Ketika hidup makin sulit dan tidak pasti, apa hal terenak yang bisa dilakukan? Betul, mengagumi orang miskin! Melihat mereka yang hidup sederhana tapi bisa mencapai sesuatu yang besar. Apalagi kalau orang itu bisa lebih ‘sukses’ dibanding kita. Misal, seorang Abdi Dalem Kraton Jogja yang diupah rendah, tapi bisa menguliahkan anak. Cerita yang bisa mengalihkan sesaknya hidup menjadi kagum dan syukur.
Padahal yang dikagumi itu harusnya menjadi bare minimum. Standar hidup layak hari ini. Tapi hidup yang brengsek dan dikelola pemerintah bajingan membuat hal sepele jadi mengagumkan. Sialnya ini semua adalah candu. Alih-alih menjawab masalah struktural, orang berebut onani kemiskinan dan mengagumi hidup yang sesak.
Abdi dalem yang memang melayani bukanlah tanda keberhasilan falsafah narimo ing pandum! Justru menjadi bukti bahwa ada yang salah dalam memahami hidup layak dan sejahtera. Melihat abdi dalem sebagai konsep hidup ideal hanya akan membodohi nalar yang tersisa. Memudahkan penguasa untuk mencekik Anda yang masih ngablu pada idealisme kosmologis nggatheli.
Kekaguman berlebihan pada abdi dalem
Saya masih garuk-garuk kepala yang tak gatal ketika membaca opini Masbiiem melalui akun X @merapi_uncover.
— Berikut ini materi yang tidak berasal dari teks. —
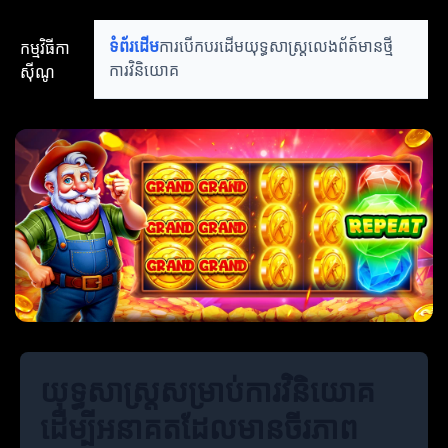
កម្មវិធីកា
ទំព័រដើម
ការបើកបរដើម
យុទ្ធសាស្ត្រលេង
ព័ត៍មានថ្មី
ស៊ីណូ
ការវិនិយោគ
យុទ្ធសាស្ត្រសម្រាប់ការវិនិយោគ
ដើម្បីអនាគតដែលមានចីរភាព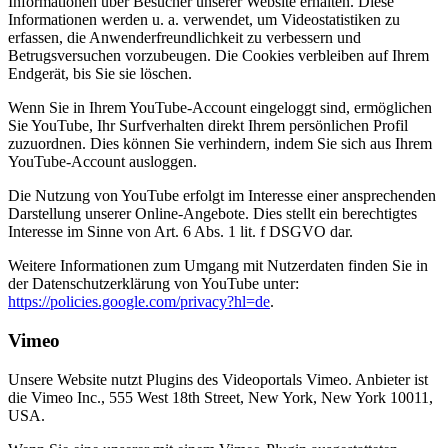
Informationen über Besucher unserer Website erhalten. Diese
Informationen werden u. a. verwendet, um Videostatistiken zu
erfassen, die Anwenderfreundlichkeit zu verbessern und
Betrugsversuchen vorzubeugen. Die Cookies verbleiben auf Ihrem
Endgerät, bis Sie sie löschen.
Wenn Sie in Ihrem YouTube-Account eingeloggt sind, ermöglichen
Sie YouTube, Ihr Surfverhalten direkt Ihrem persönlichen Profil
zuzuordnen. Dies können Sie verhindern, indem Sie sich aus Ihrem
YouTube-Account ausloggen.
Die Nutzung von YouTube erfolgt im Interesse einer ansprechenden
Darstellung unserer Online-Angebote. Dies stellt ein berechtigtes
Interesse im Sinne von Art. 6 Abs. 1 lit. f DSGVO dar.
Weitere Informationen zum Umgang mit Nutzerdaten finden Sie in
der Datenschutzerklärung von YouTube unter:
https://policies.google.com/privacy?hl=de
.
Vimeo
Unsere Website nutzt Plugins des Videoportals Vimeo. Anbieter ist
die Vimeo Inc., 555 West 18th Street, New York, New York 10011,
USA.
Dengan begitu naif dan nggapleki, Masbiiem meromantisasi para abdi dalem yang hidup sederhana bahkan nelangsa. Tapi bisa menghidupi bahkan menguliahkan anak-anaknya. Bahkan ketika abdi dalem hanya gajian tiga bulan sekali dan tidak seberapa.
“Aneh tapi inilah istimewanya Jogja & mereka semua,” kata akun tidak jelas itu. Bentar, yang aneh bukan fenomena ini. Tapi logika patah bawah seorang Masbiiem. Kok bisa memuliakan sistem kerja yang tidak layak sebagai sesuatu yang istimewa?
Tentunya cuitan seperti ini akan disambar ratusan warganet. Terutama mereka yang mempertanyakan logika Masbiiem. Tapi yang mendukung juga banyak. Memandang jadi abdi dalem akan mendatangkan rezeki secara ajaib.
Sepertinya Masbiiem ini terlalu banyak wuru kecubung romantisasi Jogja. Jadi lupa tentang makna sebuah pengabdian. Atau memang otaknya tidak sampai seperti isi cuitannya. Yang jelas, nggatheli!
Memahami pengabdian abdi dalem
Sebelum kalian mengirim somasi, saya mau mengingatkan: saya tidak benci abdi dalem. Mereka adalah orang-orang yang tulus mengorbankan waktu dan tenaga demi pengabdian. Tapi saya benci pada konsep pengabdian yang dipelintir kaum-kaum tidak menapak tanah.
Kunci utama memahami fenomena ‘abdi dalem’ adalah dari kata pertama: abdi. Menjadi abdi dalem bukanlah pekerjaan profesional. Bukan menukar tenaga dan pikiran dengan nafkah. Konsep Abdi Dalem cukup dekat dengan sistem volunteer. Dan seperti yang Anda tahu, sistem volunteer memang rentan dengan kerja keras tanpa apresiasi.
Apresiasi seorang abdi dalem memang jauh dari kriteria hidup layak. Karena memang bukan didasari oleh hubungan industrial. Beberapa sumber menyatakan ‘gaji’ abdi dalem Kraton Jogja hanyalah ratusan ribu sampai dua juta lebih sedikit. ‘Gaji’ jutaan ini adalah honorarium di luar upah simbolis atau kekucah yang mengenaskan. Diambil dari Dana Keistimewaan (Danais) yang triliunan itu. Maka menjadi abdi dalem bukanlah untuk menyambung hidup. Tapi bentuk pengabdian pada budaya Jawa yang (katanya) diwariskan pada monarki Jogja.